LLMs, due to their extensive training on vast corpora scraped from the internet, invariably embed unsafe or harmful knowledge. Standard safety finetuning techniques, such as Direct Preference Optimization (DPO), aim to align model behaviors with ethical guidelines but are occasionally susceptible to simple adversarial attacks known as jailbreaks. Unlearning methods, such as RMU, propose a more definitive solution by attempting to excise this hazardous information entirely from the model weights.

Key Findings and Methodology

The empirical evaluations in this paper are rigorous and multifaceted, involving white-box adversarial methods to test the strength of unlearning defenses. Specifically, the researchers applied various adversarial techniques, including:

Finetuning: Surprisingly, finetuning unlearned models with data sets that have minimal overlap with the hazardous content effectively reverses unlearning. For example, finetuning RMU on just 10 unrelated samples recovered a majority of the hazardous capabilities and attained 62.4% accuracy on WMDP-Bio, showcasing the vulnerability of unlearning methods to seemingly benign finetuning.
Orthogonalization: The researchers discovered that directional ablation techniques, which remove specific vectors in the activation space, successfully bypass the protections of RMU. Employing orthogonalization increased RMU's performance on WMDP-Bio to 64.7% accuracy, indicating that the hazardous knowledge isn't entirely excised but merely obfuscated.
Logit Lens Projections: Using Logit Lens to decode intermediate representations revealed that unlearning methods indeed manage to obscure hazardous knowledge from early layers, but this does not hold as strongly in deeper layers.

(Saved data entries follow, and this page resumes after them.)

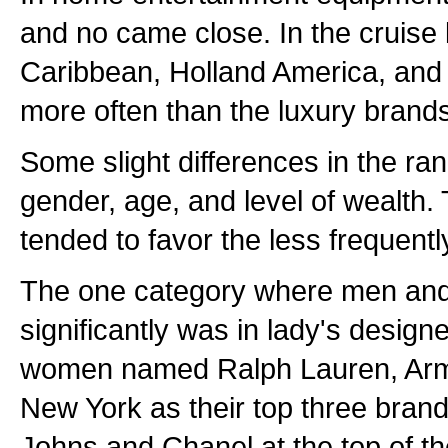
and no came close. In the cruise 
Caribbean, Holland America, an
more often than the luxury brand
Some slight differences in the ra
gender, age, and level of wealth.
tended to favor the less frequen
The one category where men and
significantly was in lady's design
women named Ralph Lauren, Arm
New York as their top three bran
Johns and Chanel at the top of thei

The Logit Lens accuracy for RMU across the architecture nears random chance, reinforcing that some unlearning efforts are more thorough than safety training.
Enhanced GCG: An adapted Global Consistency Generation (GCG) method designed for unlearning methods manifested significant efficacy, recovering RMU's WMDP-Bio accuracy to 53.9%. This underscores that even tailored adversarial attacks can challenge state-of-the-art unlearning methods.

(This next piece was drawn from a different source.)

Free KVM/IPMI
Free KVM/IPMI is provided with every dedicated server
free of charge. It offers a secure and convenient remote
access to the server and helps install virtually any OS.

Implications and Future Directions

These findings suggest that current unlearning techniques, despite their innovative approaches, may not offer substantial advantages over traditional safety finetuning when subjected to sophisticated adversarial testing. The practical implications are immense for fields necessitating stringent information safety like medical or legal domains where misuse of specific information could result in severe consequences. Furthermore, the research highlights the necessity for an evolution in evaluation methods, moving past black-box assessments toward more holistic adversarial testing frameworks to thoroughly vet unlearning techniques.

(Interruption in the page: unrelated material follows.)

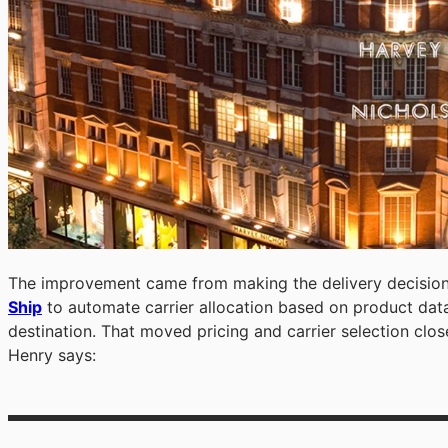
The improvement came from making the delivery decision
Ship
to automate carrier allocation based on product data
destination. That moved pricing and carrier selection close
Henry says:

Prospective research could delve into improving the security of unlearning algorithms by integrating mechanisms that guard against rapid re-learnability of hazardous knowledge. For example, combining gradient ascent methods with more robust representation engineering might yield more resilient unlearning techniques. Additionally, developing adaptive evaluations that dynamically test and strengthen model weaknesses could form the bedrock of next-generation unlearning strategies.

Conclusion

In conclusion, "An Adversarial Perspective on Machine Unlearning for AI Safety" provides pivotal insights into the efficacy and limitations of contemporary unlearning methods. The extensive evaluations reveal that while unlearning methods like RMU can obscure knowledge, they often falter under adversarial scrutiny, sometimes exhibiting vulnerabilities akin to those of safety training measures. This work calls for a more robust and adaptive assessment approach, encouraging the development of more resilient unlearning strategies that can more effectively prevent hazardous knowledge extraction from AI models.